Activity. Print verbatim the lines of the entries from the one containing "Identify the click" to the last, inclusive, and no others.

Provided material.
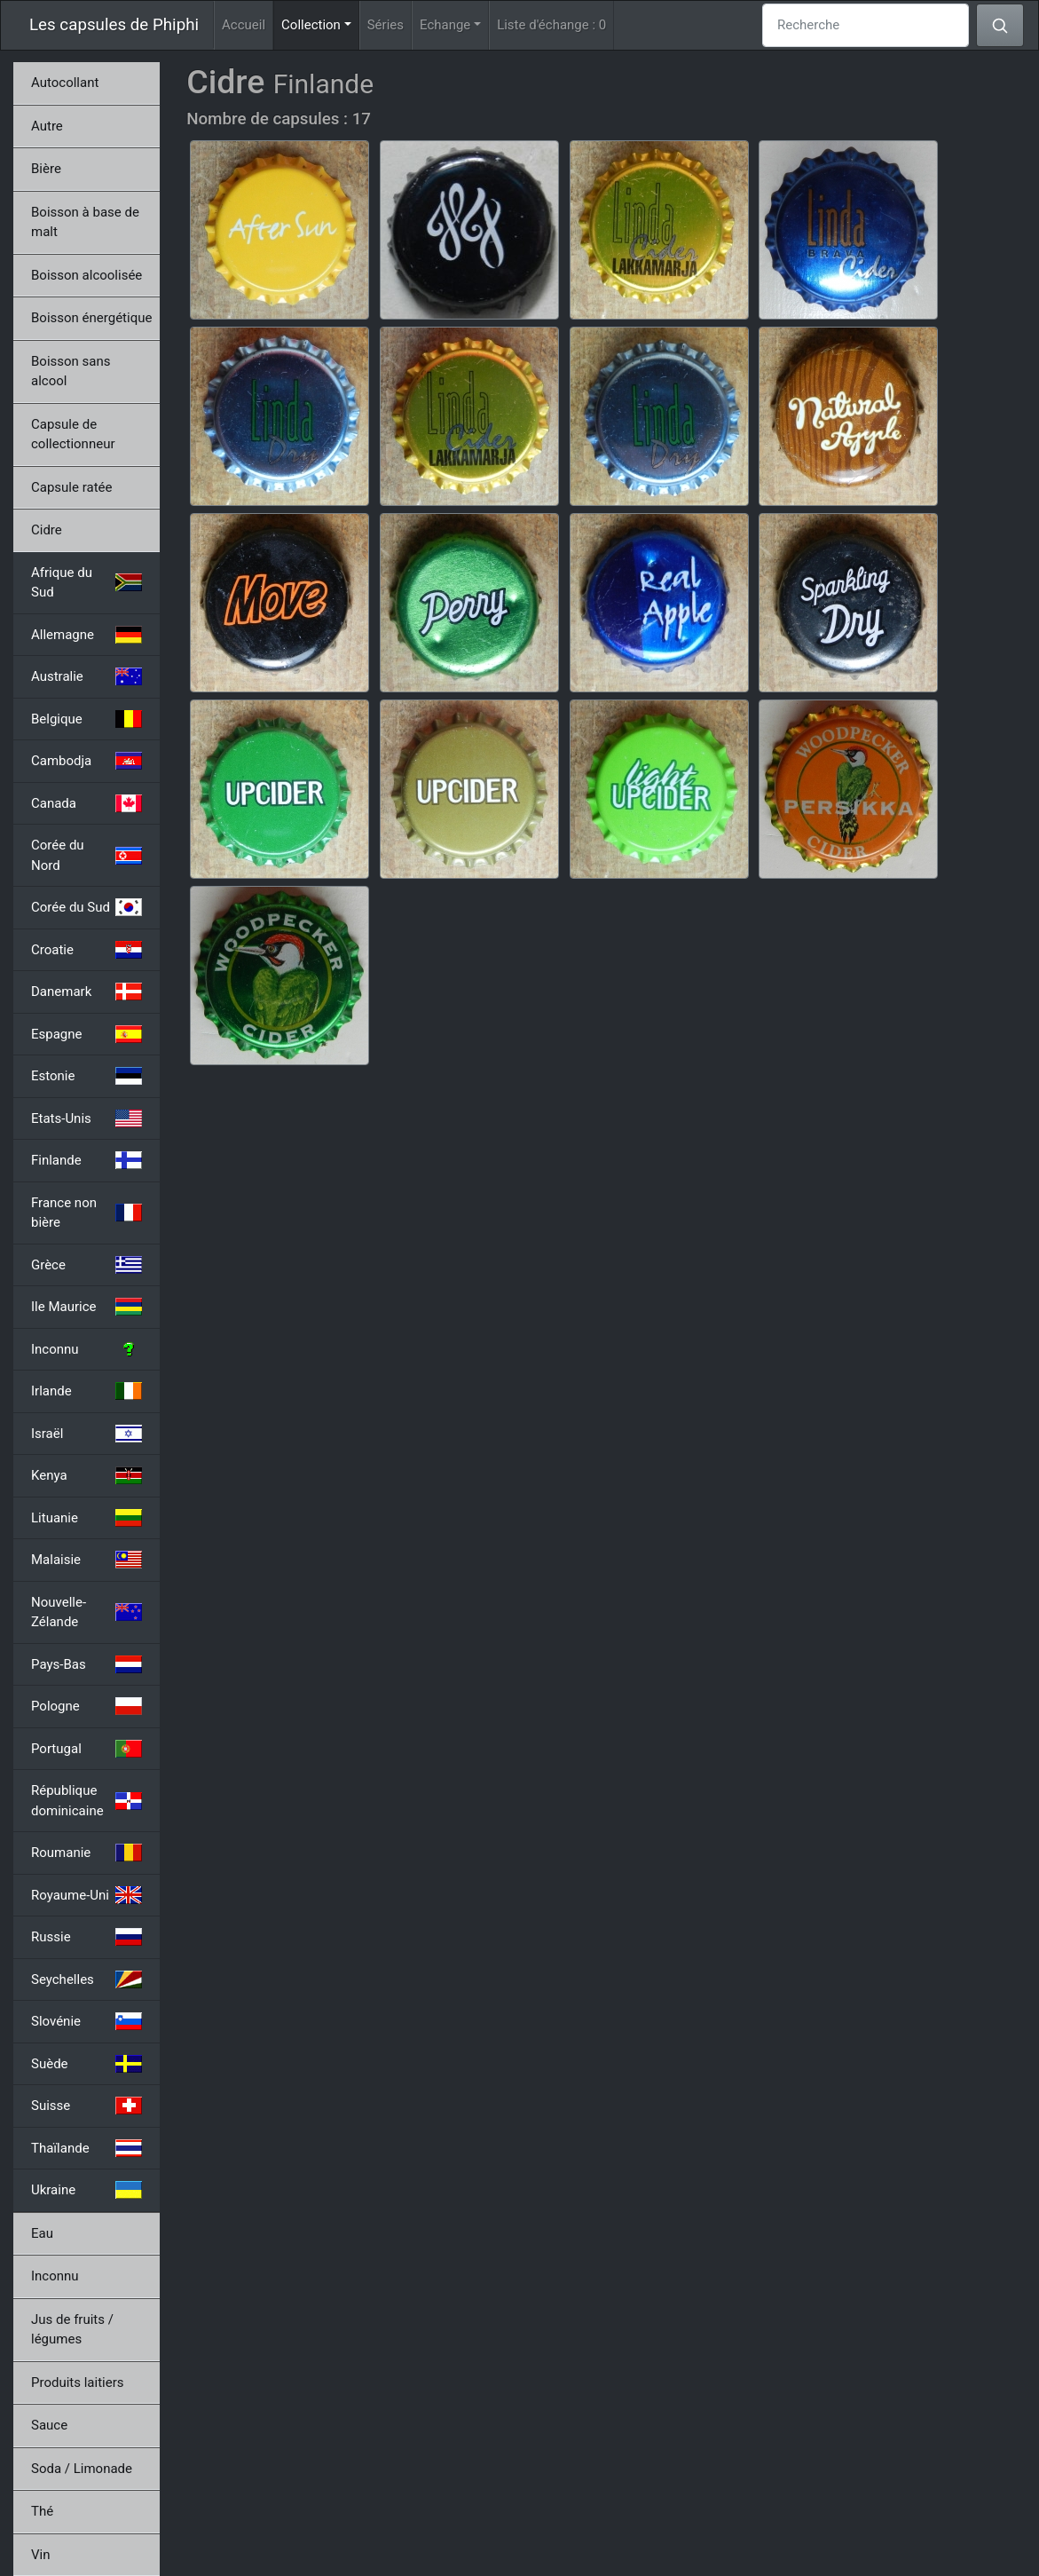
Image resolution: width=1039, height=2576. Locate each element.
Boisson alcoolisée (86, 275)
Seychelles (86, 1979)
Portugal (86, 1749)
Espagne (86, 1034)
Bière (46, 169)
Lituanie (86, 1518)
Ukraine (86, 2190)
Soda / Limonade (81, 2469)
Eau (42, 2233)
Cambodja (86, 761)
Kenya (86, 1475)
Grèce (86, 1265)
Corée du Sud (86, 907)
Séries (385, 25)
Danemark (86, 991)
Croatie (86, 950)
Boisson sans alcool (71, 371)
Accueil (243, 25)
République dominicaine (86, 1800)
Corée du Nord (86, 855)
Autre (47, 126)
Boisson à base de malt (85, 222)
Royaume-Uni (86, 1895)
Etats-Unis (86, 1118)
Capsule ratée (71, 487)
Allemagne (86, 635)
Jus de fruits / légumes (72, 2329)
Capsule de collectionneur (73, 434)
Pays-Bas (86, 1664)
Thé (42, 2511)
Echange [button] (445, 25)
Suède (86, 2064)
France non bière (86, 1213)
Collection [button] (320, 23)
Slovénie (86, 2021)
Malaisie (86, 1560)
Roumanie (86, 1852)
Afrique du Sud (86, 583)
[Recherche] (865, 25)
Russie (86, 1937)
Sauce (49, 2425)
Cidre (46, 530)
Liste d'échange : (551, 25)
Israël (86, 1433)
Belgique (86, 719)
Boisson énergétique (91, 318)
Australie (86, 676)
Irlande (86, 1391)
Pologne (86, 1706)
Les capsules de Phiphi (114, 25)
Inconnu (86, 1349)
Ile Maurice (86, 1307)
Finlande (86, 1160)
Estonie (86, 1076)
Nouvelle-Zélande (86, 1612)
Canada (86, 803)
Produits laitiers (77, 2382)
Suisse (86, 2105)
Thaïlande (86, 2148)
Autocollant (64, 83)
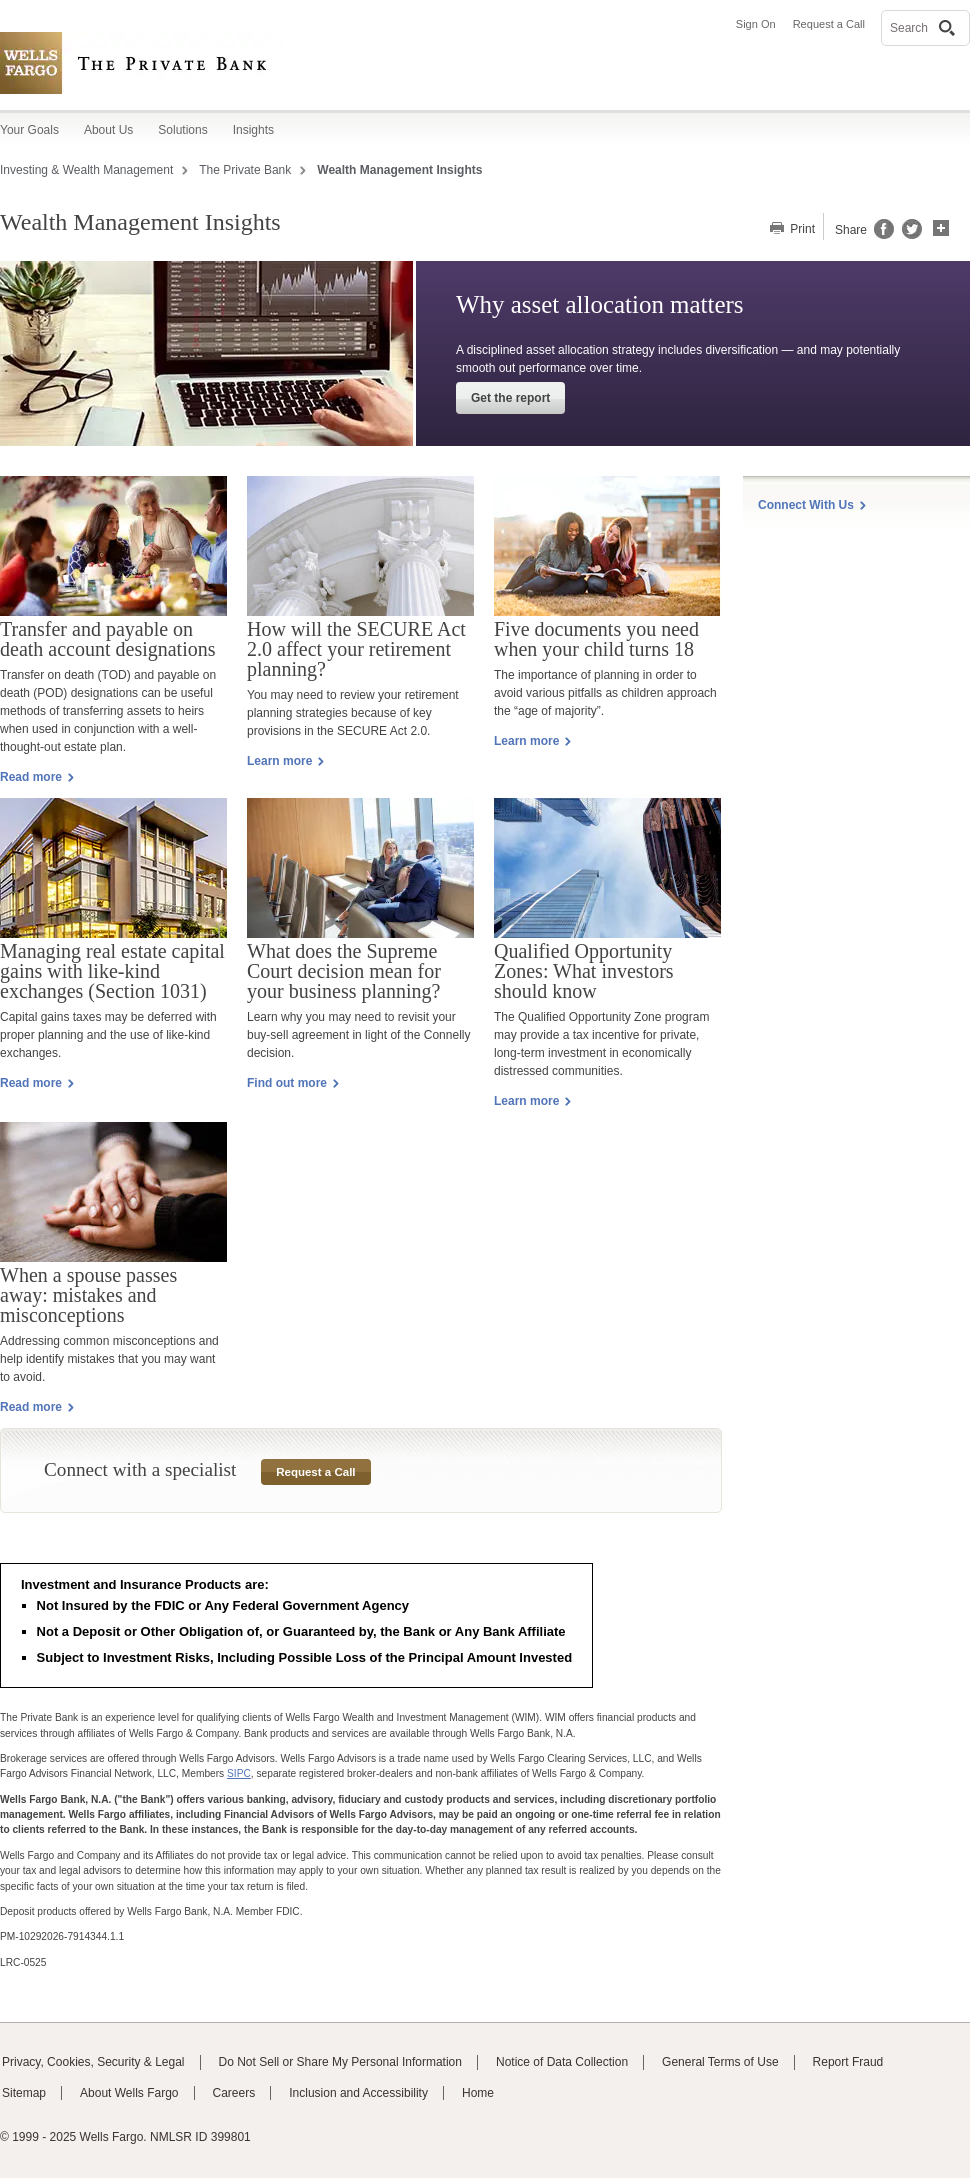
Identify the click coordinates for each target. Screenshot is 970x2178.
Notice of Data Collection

Solution.
Identify the click coordinates for each target. Screenshot is 970x2178.
Notice of Data Collection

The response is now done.